**The task**.
All entries are to be copied exactly, with pictures removed.

Segment Start: Record set

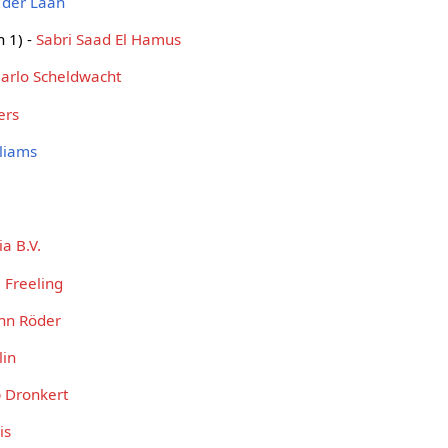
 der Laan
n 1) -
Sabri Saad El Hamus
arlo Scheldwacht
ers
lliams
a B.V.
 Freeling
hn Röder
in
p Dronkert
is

Segment End: Record set

**Response area**.
 der Laan
n 1) -
Sabri Saad El Hamus
arlo Scheldwacht
ers
lliams
a B.V.
 Freeling
hn Röder
in
p Dronkert
is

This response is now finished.